Captain Ruffin’s jaw dropped. “But — but that’s 1,500 nautical miles away! At the rate the MANTA travels, it would take you six weeks to get there!”
“No problem, sapes! My goggles are smart, my earbuds high-quality and my haptic controls totally sizzling. The Internet feed I tapped from the MANTA was zealous! Besides, I had a lot of thinking to do. Six weeks would have been just about right. You see, my girlfriend is on Midway. We had a scandonkulous fight, and she left before I could apologize and make up. She works for the Fish and Wildlife Service on the Atoll, and they’ve interdicted all civilians, ‘cuz of that stupid Chinese situation. This was the only way I could get to see her.”
“How did you intend to survive?”
Weed was happy to explain. His smartsuit used nanoporous graphene membranes to desalinate plenty of drinking water. An array of pulsed magnets repelled sharks.
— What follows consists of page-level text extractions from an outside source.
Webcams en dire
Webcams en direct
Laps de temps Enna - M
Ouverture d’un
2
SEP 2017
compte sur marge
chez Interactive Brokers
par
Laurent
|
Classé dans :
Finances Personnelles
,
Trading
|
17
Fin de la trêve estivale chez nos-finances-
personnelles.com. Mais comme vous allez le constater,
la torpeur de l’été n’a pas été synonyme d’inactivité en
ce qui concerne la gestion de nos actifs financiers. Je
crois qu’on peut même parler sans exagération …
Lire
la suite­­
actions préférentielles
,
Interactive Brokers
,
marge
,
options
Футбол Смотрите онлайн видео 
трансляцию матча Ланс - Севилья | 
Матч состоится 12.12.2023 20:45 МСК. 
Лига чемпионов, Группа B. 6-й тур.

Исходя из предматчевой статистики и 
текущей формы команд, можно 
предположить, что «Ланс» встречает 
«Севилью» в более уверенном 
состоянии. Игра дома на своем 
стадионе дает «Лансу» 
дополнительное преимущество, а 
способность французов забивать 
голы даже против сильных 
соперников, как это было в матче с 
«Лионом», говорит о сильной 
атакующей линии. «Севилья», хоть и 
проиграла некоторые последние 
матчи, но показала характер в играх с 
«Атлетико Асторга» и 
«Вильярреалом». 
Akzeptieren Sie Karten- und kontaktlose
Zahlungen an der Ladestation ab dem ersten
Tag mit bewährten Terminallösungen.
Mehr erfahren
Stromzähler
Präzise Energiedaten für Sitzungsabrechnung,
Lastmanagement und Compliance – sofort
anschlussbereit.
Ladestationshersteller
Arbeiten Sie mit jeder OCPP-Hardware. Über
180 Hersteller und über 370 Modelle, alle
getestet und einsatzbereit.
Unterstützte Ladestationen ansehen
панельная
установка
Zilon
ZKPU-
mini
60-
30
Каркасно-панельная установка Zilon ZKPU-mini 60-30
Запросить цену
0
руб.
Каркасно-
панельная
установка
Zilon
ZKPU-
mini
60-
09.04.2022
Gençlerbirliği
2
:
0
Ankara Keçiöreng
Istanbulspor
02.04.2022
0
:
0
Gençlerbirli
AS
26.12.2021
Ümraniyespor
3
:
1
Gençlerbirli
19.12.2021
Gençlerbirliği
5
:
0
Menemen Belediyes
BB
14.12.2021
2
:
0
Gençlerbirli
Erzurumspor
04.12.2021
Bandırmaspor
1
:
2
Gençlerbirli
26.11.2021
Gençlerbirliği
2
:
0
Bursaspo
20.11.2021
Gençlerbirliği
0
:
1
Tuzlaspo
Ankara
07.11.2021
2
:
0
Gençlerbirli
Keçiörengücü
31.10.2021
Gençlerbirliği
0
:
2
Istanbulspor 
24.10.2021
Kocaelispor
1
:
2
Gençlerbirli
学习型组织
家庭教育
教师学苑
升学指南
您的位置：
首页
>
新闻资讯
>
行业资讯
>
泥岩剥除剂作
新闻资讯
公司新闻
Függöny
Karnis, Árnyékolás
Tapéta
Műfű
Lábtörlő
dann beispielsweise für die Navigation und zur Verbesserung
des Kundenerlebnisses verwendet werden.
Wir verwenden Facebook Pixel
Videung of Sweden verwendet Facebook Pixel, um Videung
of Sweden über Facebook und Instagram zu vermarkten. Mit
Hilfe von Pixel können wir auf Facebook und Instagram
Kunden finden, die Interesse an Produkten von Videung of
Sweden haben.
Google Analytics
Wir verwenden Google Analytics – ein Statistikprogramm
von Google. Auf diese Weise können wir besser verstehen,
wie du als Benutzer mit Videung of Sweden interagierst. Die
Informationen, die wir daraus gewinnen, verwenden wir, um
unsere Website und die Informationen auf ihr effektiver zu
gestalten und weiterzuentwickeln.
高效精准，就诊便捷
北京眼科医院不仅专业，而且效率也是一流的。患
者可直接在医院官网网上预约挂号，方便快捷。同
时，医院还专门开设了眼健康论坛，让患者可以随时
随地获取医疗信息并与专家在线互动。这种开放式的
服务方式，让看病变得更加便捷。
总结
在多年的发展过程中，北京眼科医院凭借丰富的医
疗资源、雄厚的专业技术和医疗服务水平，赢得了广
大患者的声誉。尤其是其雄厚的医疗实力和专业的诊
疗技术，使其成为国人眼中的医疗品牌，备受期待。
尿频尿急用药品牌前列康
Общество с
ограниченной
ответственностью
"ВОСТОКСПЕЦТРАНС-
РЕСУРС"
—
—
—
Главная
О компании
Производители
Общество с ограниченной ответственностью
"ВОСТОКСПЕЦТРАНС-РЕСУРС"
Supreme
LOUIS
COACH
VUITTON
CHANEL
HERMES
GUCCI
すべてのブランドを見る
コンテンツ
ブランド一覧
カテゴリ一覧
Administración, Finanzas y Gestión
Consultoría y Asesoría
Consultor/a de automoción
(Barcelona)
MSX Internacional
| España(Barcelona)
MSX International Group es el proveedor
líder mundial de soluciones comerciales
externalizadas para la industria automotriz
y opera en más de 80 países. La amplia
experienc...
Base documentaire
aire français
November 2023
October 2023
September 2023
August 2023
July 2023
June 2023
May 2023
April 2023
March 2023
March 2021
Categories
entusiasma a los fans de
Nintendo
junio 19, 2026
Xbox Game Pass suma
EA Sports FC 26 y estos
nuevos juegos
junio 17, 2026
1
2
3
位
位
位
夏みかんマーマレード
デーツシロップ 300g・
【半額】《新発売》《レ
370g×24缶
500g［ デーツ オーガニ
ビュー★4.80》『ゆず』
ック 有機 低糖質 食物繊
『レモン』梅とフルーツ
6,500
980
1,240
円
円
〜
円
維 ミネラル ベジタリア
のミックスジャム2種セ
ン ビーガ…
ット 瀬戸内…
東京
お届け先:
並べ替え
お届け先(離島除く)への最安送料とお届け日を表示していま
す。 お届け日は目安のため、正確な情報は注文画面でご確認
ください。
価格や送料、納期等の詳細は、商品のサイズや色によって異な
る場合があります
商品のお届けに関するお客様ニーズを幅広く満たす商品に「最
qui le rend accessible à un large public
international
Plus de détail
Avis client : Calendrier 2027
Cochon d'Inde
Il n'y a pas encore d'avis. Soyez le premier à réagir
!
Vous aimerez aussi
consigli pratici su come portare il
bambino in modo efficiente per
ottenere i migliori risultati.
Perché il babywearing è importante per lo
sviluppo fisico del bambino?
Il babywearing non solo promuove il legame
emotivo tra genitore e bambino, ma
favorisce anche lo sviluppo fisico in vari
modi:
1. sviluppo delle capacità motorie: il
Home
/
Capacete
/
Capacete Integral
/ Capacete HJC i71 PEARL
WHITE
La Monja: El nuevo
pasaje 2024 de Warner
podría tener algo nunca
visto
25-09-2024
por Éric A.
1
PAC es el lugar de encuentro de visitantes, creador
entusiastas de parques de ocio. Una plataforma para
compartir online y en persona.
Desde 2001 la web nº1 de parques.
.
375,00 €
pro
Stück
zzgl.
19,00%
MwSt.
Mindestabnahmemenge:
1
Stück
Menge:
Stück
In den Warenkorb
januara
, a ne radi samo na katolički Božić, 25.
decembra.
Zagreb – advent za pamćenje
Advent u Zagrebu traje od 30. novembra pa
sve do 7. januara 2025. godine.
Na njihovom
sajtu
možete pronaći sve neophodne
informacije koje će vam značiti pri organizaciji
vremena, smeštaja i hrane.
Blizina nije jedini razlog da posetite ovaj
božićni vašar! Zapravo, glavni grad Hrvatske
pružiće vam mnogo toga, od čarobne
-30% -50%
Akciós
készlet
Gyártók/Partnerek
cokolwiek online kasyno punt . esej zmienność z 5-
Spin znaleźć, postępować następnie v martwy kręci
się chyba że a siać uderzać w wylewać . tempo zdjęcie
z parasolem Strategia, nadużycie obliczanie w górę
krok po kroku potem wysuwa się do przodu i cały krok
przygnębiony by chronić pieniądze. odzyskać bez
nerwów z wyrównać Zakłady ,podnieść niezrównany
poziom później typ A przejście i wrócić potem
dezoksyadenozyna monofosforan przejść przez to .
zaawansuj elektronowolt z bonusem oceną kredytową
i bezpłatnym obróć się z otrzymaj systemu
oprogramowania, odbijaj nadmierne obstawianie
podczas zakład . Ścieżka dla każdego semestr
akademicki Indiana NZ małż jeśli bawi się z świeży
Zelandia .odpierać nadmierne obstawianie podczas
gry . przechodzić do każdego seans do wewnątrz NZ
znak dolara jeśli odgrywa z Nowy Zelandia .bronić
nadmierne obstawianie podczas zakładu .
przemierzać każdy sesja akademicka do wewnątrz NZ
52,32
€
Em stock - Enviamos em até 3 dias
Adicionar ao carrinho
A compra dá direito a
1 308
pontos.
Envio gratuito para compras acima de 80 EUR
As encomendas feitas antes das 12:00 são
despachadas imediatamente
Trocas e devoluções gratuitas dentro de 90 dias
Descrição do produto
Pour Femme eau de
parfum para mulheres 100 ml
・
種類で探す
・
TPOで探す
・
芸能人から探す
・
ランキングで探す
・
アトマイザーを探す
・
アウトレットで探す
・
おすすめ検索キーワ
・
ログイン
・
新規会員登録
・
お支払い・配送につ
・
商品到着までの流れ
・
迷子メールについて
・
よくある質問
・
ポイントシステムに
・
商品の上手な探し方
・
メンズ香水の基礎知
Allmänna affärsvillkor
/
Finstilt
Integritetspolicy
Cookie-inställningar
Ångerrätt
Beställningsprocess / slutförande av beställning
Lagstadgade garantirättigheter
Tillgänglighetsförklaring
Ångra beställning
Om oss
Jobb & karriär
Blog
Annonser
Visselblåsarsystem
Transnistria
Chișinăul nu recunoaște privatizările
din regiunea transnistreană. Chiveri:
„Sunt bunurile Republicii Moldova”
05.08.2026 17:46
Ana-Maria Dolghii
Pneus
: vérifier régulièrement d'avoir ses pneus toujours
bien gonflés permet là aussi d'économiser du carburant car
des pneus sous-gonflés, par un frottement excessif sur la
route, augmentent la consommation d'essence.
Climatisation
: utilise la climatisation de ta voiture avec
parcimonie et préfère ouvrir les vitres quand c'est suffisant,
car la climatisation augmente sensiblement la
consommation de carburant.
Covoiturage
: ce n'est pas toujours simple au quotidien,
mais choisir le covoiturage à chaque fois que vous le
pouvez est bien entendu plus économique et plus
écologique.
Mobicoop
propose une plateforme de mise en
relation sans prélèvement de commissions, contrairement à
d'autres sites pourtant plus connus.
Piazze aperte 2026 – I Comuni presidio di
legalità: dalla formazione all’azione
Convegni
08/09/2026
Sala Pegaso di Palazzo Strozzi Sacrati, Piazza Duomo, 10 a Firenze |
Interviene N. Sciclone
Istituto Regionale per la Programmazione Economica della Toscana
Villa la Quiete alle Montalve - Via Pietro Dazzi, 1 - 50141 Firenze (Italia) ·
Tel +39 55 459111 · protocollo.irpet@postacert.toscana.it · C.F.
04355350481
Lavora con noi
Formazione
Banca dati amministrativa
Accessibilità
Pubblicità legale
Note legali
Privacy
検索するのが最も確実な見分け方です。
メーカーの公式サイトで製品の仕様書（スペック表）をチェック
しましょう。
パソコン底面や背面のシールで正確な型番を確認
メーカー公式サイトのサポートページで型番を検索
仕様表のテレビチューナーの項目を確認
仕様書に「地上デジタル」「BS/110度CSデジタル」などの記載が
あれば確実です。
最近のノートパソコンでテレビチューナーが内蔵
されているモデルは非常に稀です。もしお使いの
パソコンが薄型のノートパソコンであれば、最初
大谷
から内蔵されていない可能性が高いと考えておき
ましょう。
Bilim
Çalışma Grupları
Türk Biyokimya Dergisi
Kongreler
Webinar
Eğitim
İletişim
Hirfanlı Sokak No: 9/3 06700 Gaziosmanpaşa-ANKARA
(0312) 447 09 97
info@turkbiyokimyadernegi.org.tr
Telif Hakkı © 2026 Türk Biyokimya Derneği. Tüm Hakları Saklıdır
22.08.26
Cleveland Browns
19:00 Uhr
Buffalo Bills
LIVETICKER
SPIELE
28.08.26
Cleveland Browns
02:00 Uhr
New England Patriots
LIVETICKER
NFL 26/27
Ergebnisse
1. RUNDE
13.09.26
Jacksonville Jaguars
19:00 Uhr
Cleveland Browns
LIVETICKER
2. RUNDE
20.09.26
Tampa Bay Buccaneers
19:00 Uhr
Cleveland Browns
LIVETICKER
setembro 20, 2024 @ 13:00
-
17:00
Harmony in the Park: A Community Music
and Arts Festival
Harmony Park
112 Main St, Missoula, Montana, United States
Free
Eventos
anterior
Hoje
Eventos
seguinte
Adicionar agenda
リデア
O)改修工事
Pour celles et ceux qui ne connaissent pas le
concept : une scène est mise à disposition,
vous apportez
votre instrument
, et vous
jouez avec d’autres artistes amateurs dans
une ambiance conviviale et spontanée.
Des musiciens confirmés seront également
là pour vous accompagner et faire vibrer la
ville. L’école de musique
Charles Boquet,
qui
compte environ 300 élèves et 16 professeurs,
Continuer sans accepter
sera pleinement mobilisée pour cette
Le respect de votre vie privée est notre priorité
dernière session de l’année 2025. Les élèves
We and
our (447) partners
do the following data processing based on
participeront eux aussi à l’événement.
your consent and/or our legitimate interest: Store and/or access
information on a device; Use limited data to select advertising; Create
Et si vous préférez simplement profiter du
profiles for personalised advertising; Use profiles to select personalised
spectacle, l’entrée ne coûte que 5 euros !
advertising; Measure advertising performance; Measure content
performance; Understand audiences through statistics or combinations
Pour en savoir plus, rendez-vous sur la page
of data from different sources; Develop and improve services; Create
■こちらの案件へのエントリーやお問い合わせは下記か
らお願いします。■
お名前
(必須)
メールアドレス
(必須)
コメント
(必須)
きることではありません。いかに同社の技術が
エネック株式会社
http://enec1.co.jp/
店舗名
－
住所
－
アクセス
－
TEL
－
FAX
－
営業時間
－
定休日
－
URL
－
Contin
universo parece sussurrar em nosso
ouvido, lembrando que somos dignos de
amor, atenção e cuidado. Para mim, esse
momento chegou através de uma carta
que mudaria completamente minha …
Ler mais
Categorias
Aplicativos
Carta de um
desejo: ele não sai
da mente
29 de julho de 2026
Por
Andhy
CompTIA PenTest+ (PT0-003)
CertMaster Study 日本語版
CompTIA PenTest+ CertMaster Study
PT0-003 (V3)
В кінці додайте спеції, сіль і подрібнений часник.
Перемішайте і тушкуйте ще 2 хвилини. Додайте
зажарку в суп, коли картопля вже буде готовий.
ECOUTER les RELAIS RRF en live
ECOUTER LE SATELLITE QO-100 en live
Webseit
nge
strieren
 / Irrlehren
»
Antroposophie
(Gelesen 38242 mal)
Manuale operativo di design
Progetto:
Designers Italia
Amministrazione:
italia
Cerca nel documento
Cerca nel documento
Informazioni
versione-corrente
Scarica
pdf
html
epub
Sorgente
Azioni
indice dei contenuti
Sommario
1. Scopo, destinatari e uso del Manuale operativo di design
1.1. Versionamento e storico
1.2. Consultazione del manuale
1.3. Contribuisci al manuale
And his seine caught krill and processed it into a nutritious paste routed into a CamelBak reservoir.
“Just call me a one-man cruise ship!” Weed boasted.
The inflatable pulled up next to the Kiska. Weed looked forlorn.
“C’mon, sapes, you’re not gonna stand in the path of true love, are you?”
Captain Ruffin looked at his grinning seamen, then said: “Throw him back, he’s undersized.”